# 3D in middle ga (Milledgeville)



## gottohunt (Feb 25, 2010)

Everyone knows by now that Lake Oconee has closed. A group of us around town are planning on starting a club. Our plans are to do a shoot once a month and donate to local charities.Just wondering what everyone thinks of the idea.


----------



## watermedic (Feb 25, 2010)

Sounds good to me. Milledgeville is a lot closer than most of the shoots we go to.

Chuck


----------



## bowman77 (Feb 25, 2010)

watermedic said:


> Sounds good to me. Milledgeville is a lot closer than most of the shoots we go to.
> 
> Chuck



sounds good.


----------



## dgmeadows (Feb 26, 2010)

*Sure....*

We've got a pretty good sized group of shooters building up over here in the Thomson/Augusta area, most of which went to LOSC pretty regularly.

I'd encourage you to look at the schedules already posted on here and try to work around those closest to you to maximize participation for all.  (Like Christian Bowhunters, 8 Point, Fort Gordon) 

If you decide to shoot on Sundays, you might want to keep start times open later so those of us who won't miss Church can come after.

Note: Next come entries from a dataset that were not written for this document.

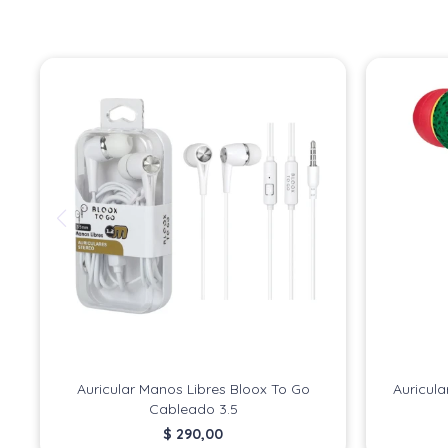
Auricular Manos Libres Bloox To Go
Auricula
Cableado 3.5
$
290,00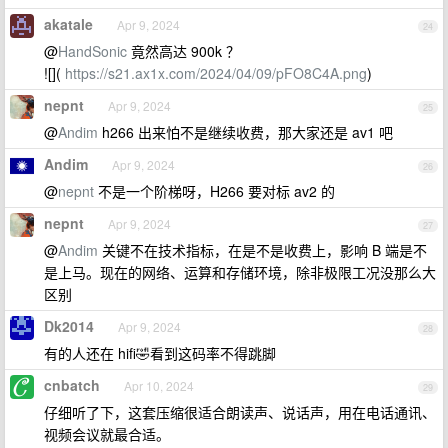
akatale
Apr 9, 2024
24
@
HandSonic
竟然高达 900k ？
![](
https://s21.ax1x.com/2024/04/09/pFO8C4A.png
)
nepnt
Apr 9, 2024
25
@
Andim
h266 出来怕不是继续收费，那大家还是 av1 吧
Andim
Apr 9, 2024
26
@
nepnt
不是一个阶梯呀，H266 要对标 av2 的
nepnt
Apr 9, 2024
27
@
Andim
关键不在技术指标，在是不是收费上，影响 B 端是不
是上马。现在的网络、运算和存储环境，除非极限工况没那么大
区别
Dk2014
Apr 9, 2024
28
有的人还在 hifi🤣看到这码率不得跳脚
cnbatch
Apr 10, 2024
29
仔细听了下，这套压缩很适合朗读声、说话声，用在电话通讯、
视频会议就最合适。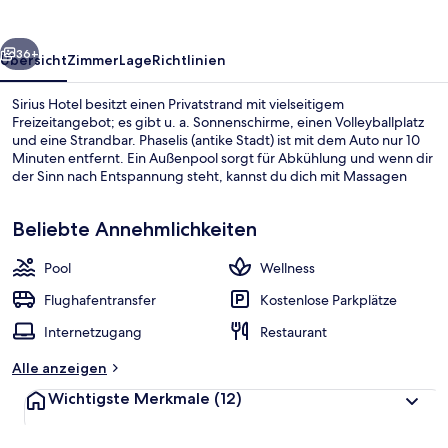
rück
Weiter
36+
Übersicht
Zimmer
Lage
Richtlinien
Sirius Hotel besitzt einen Privatstrand mit vielseitigem
Freizeitangebot; es gibt u. a. Sonnenschirme, einen Volleyballplatz
und eine Strandbar. Phaselis (antike Stadt) ist mit dem Auto nur 10
Minuten entfernt. Ein Außenpool sorgt für Abkühlung und wenn dir
der Sinn nach Entspannung steht, kannst du dich mit Massagen
verwöhnen lassen. Das Restaurant eignet sich prima, wenn du einen
Happen essen möchtest. Für kühle Getränke dagegen bist du in der
Beliebte Annehmlichkeiten
Bar/Lounge an der richtigen Adresse. Ein kostenloser Kinderclub,
eine Poolbar und Fitnessmöglichkeiten gehören zu den weiteren
Highlights.
Pool
Wellness
Außenpool, geöffnet von 07:00 Uhr b
Flughafentransfer
Kostenlose Parkplätze
Internetzugang
Restaurant
Alle anzeigen
Wichtigste Merkmale
(12)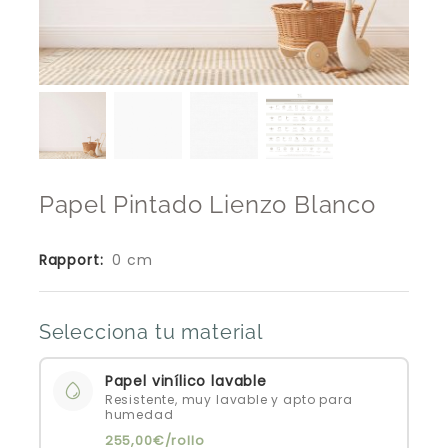
Papel Pintado Lienzo Blanco
Rapport:
0 cm
Selecciona tu material
Papel vinílico lavable
Resistente, muy lavable y apto para
humedad
255,00€/rollo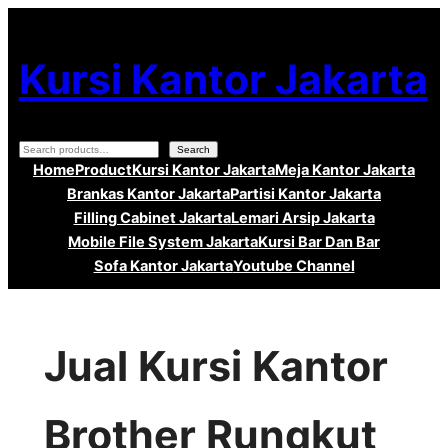
Lewati
ke
Kursi Kantor Jakarta
konten
Search
Search
Home
Product
Kursi Kantor Jakarta
Meja Kantor Jakarta
Brankas Kantor Jakarta
Partisi Kantor Jakarta
Filling Cabinet Jakarta
Lemari Arsip Jakarta
Mobile File System Jakarta
Kursi Bar Dan Bar
Sofa Kantor Jakarta
Youtube Channel
Jual Kursi Kantor
Brother Rungkut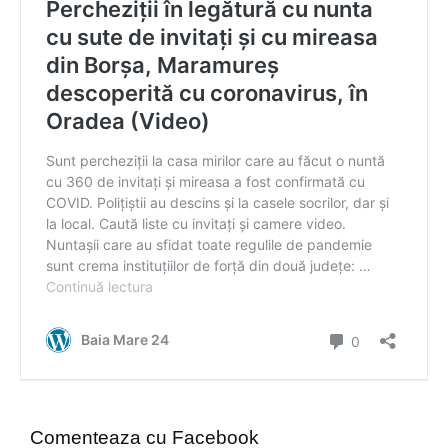
Comenteaza cu Facebook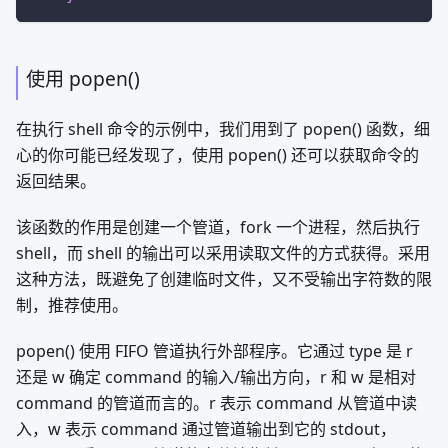
使用 popen()
在执行 shell 命令的示例中，我们用到了 popen() 函数，细
心的你可能已经发现了，使用 popen() 还可以获取命令的
返回结果。
该函数的作用是创建一个管道，fork 一个进程，然后执行
shell，而 shell 的输出可以采用读取文件的方式获得。采用
这种方法，既避免了创建临时文件，又不受输出字符数的限
制，推荐使用。
popen() 使用 FIFO 管道执行外部程序。它通过 type 是 r
还是 w 确定 command 的输入/输出方向，r 和 w 是相对
command 的管道而言的。r 表示 command 从管道中读
入，w 表示 command 通过管道输出到它的 stdout，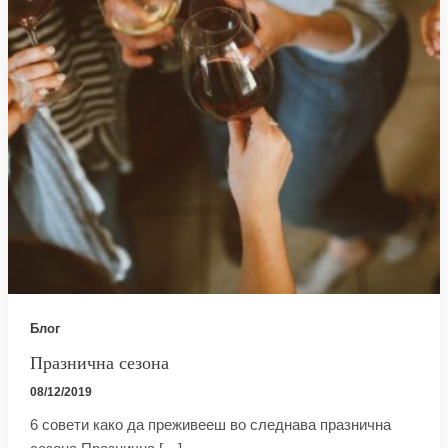
Блог
Празнична сезона
08/12/2019
6 совети како да преживееш во следнава празнична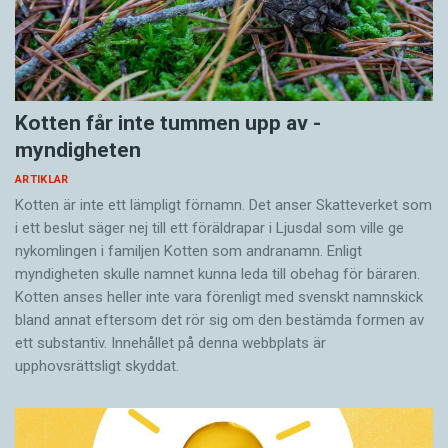
Kotten får inte tummen upp av ­
myndigheten
ARTIKLAR
Kotten är inte ett lämpligt förnamn. Det anser Skatte­verket som
i ett beslut säger nej till ett föräldra­par i Ljusdal som ville ge
nykomlingen i familjen Kotten som andranamn. Enligt
myndigheten skulle namnet kunna leda till obehag för bäraren.
Kotten anses heller inte vara förenligt med svenskt namnskick
bland annat eftersom det rör sig om den bestämda formen av
ett substantiv. Innehållet på denna webbplats är
upphovsrättsligt skyddat.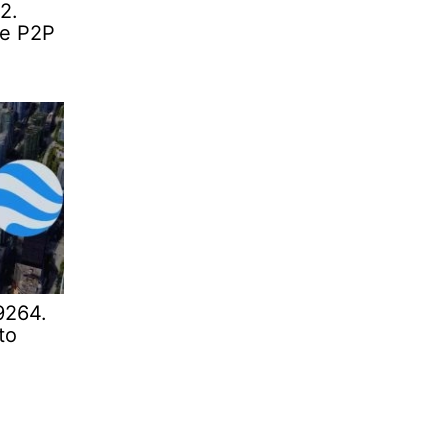
2.
te P2P
9264.
to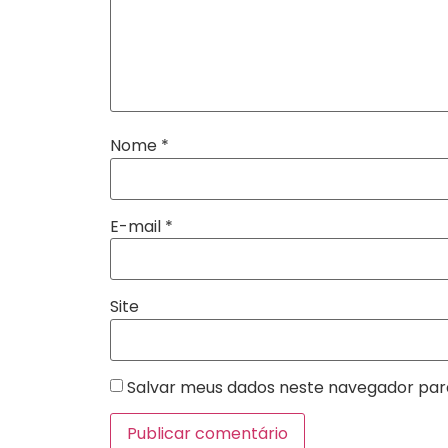
Nome
*
E-mail
*
Site
Salvar meus dados neste navegador par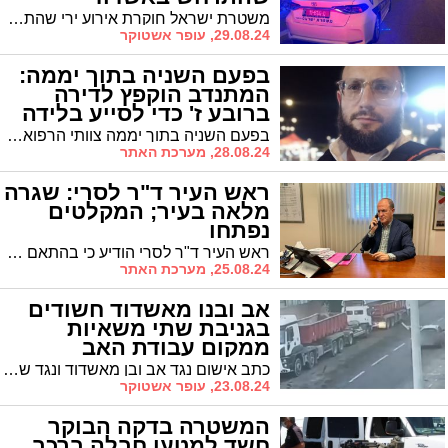
משטרת ישראל חוקרת אירוע ירי שהתרחש בליל אמש בעיר אשדוד על רקע סכסוך פלילי בין עבריינים ועצרה לחקירה 5 חשודים
29.08.24, עופר אשטוקר
בפעם השניה בתוך יממה:
המתנדב הוקפץ לדירה
ברובע ז' כדי לסייע בלידה
בפעם השניה בתוך יממה צוותי הרפואה של איחוד הצלה מסניף אשדוד הוזעקו לדירת מגורים ברובע ז' באשדוד כדי לסייע לאשה שהיתה בתהליך לידה. לילודים ולאמהות שלום
28.08.24, מערכת האתר
ראש העיר ד"ר לסרי: שגרה
מלאה בעיר; המקלטים
נפתחו
ראש העיר ד"ר לסרי הודיע כי בהתאם להנחיות פיקוד העורף לאשדוד עדיין קיימת שגרה מלאה ברחבי העיר. עם זאת, הבהיר כי "אנו מוכנים וערוכים למעבר למצב חירום אם נידרש לכך.
25.08.24, מערכת האתר
אב ובנו מאשדוד חשודים
בגניבת שתי משאיות
ממקום עבודת האב
כתב אישום נגד אב ובן מאשדוד ונגד שני תושבי הפזורה בדרום שקשרו יחדיו קשר וגנבו כלי רכב ממקום עבודתו של האב.
23.08.24, עופר אשטוקר
המשטרה בדקה הבוקר
חשד למטען חבלה ברכב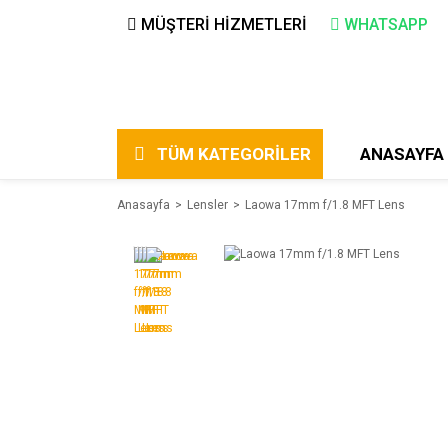
MÜŞTERİ HİZMETLERİ
WHATSAPP
TÜM KATEGORİLER
ANASAYFA
Anasayfa
Lensler
Laowa 17mm f/1.8 MFT Lens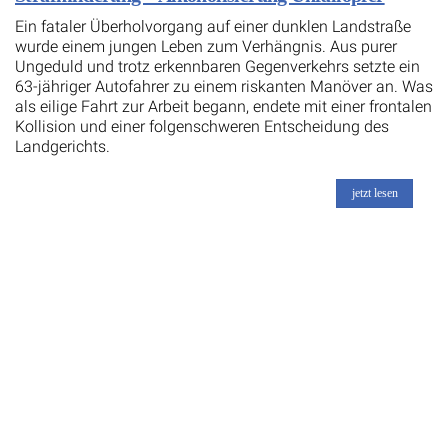
Ein fataler Überholvorgang auf einer dunklen Landstraße
wurde einem jungen Leben zum Verhängnis. Aus purer
Ungeduld und trotz erkennbaren Gegenverkehrs setzte ein
63-jähriger Autofahrer zu einem riskanten Manöver an. Was
als eilige Fahrt zur Arbeit begann, endete mit einer frontalen
Kollision und einer folgenschweren Entscheidung des
Landgerichts.
jetzt lesen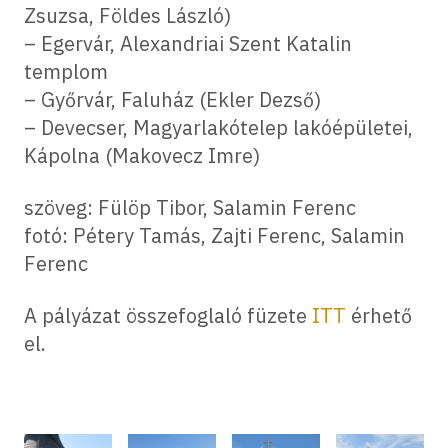
Zsuzsa, Földes László)
– Egervár, Alexandriai Szent Katalin
templom
– Győrvár, Faluház (Ekler Dezső)
– Devecser, Magyarlakótelep lakóépületei,
Kápolna (Makovecz Imre)
szöveg: Fülöp Tibor, Salamin Ferenc
fotó: Pétery Tamás, Zajti Ferenc, Salamin
Ferenc
A pályázat összefoglaló füzete
ITT
érhető
el.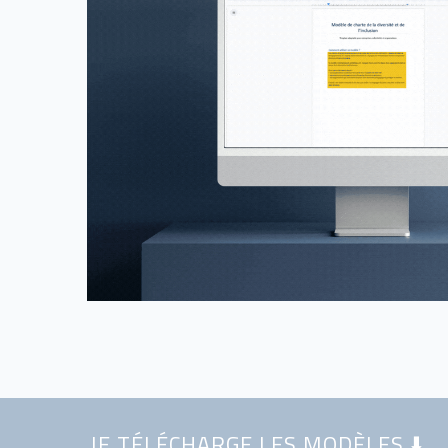
JE TÉLÉCHARGE LES MODÈLES ⬇️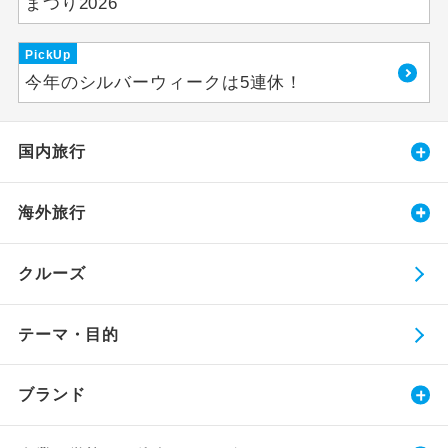
まつり2026
PickUp
今年のシルバーウィークは5連休！
国内旅行
海外旅行
クルーズ
テーマ・目的
ブランド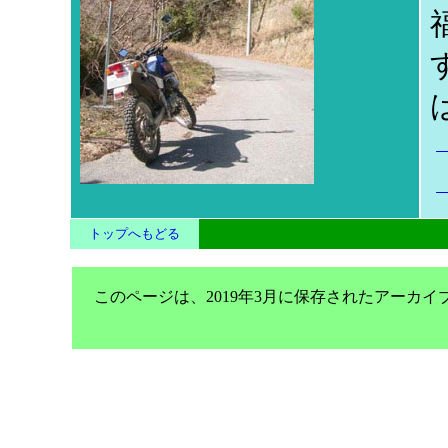
トップへもどる
このページは、2019年3月に保存されたアーカ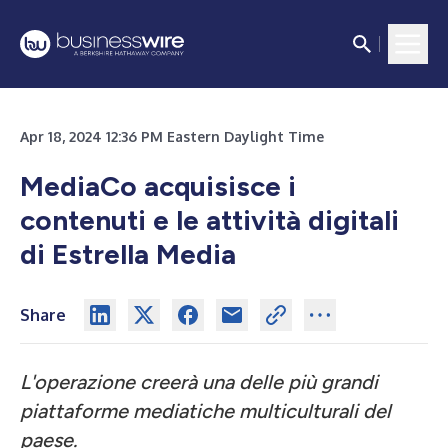
Apr 18, 2024 12:36 PM Eastern Daylight Time
MediaCo acquisisce i
contenuti e le attività digitali
di Estrella Media
Share
L'operazione creerà una delle più grandi
piattaforme mediatiche multiculturali del
paese.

If you build it, they will come !


----------



## 3darcher (Feb 26, 2010)

Milledgeville...that's a great spot.....

Middle Ga needs some 3d shoots. No representation around middle ga


----------



## MLOVETT (Feb 26, 2010)

Yeah i really miss the club but if you have something in milledgeville i'll make the drive over from greensboro.  Keep us posted!


----------



## Offroad (Feb 26, 2010)

Sounds great,Not that far from Warner Robins


----------



## hound dog (Feb 26, 2010)

If u build it work hard and promote even harder flayers ,paper ,web page and post it every where.
Just try to work around some of your closer clubs so they can come shoot and u can go shoot there clubs. If we can help with any info just let us know.


----------



## Hunterrs (Feb 26, 2010)

Lots of work to do it right.  Make sure you have lots of help and it's a blast.  We would come shoot for sure.


----------



## gottohunt (Mar 4, 2010)

Things are really rolling. Targets are on the way. We have had alot of support from the local area. Going to have vender's (archery,hunting, atv, taxidermy,food and a local church) Big John has offered his help to make this a great event. Will keep everyone updated. This has the makings to be a big event.


----------



## gottohunt (Mar 10, 2010)

*3D in Middle Ga (milledgeville)*

Update!!!!
After a meeting tonight we have finalized the charity shoot. We had alot of input from regular archers. We believe we have come up with a great plan. We are going to have a 20 target shoot. ASA rules, archery/hunting vendors and food cooked on site. We are also going to have a long shot and a iron buck for any one that wants to try their luck. All proceeds will go to The Chard Ray Food Bank. Please help this charity by coming out and shooting. You will have a good time and help a great charity.

When- May 22 2010
Where- 141 Salem Church Dr. Milledgeville Ga.
               7 miles west of Milledgeville on Hwy 49 west
Phone- 478-452-4510
               going towards Macon


----------



## drago (Mar 11, 2010)

cool, Karen and Dean are in


----------



## MLOVETT (Mar 11, 2010)

Nothing on the calender for me on that date as of now.  Hope to be there too with the wife and kid!  Awesome!


----------



## BowanaLee (Mar 11, 2010)

Sounds like a great idea. I'm sure y'all will do well. Its a little out of my range though. I'm on the Dekalb/Henry co line.  
Good luck with it though, I hope ya do well !


----------



## Big John (Mar 11, 2010)

*YAHOOO
WILL BE THERE!!!!*
​


----------



## bowman77 (Mar 11, 2010)

sounds good.


----------



## Cow8Boy (Mar 12, 2010)

I would like to know more, I'm down in Toomsboro so it would be really cool not to have to drive far.


----------



## Big John (Mar 12, 2010)

*Info*

Here is a flyer


----------



## gottohunt (Mar 13, 2010)

*Info*

Everyone Check out the flyer that Big John posted.


----------



## gottohunt (Mar 17, 2010)

If anyone would like to be a sponsor or set up a booth please send me a pm for more info. Each sponsor will have a sign with all your info. It will be tax deductible.


----------



## beckyfbg (Mar 22, 2010)

heck yeah! sounds good.


----------



## Pilgrim (Mar 22, 2010)

Chyeah Chyeah!!!


----------



## Big John (Mar 22, 2010)

Here You Go


----------



## ParkerWildfire (Mar 30, 2010)

you forgot to put the participation fee? What is it?


----------



## hound dog (Mar 30, 2010)

Man sounds good I hope to make it.


----------



## gottohunt (Mar 31, 2010)

parkerwildfire said:


> you forgot to put the participation fee? What is it?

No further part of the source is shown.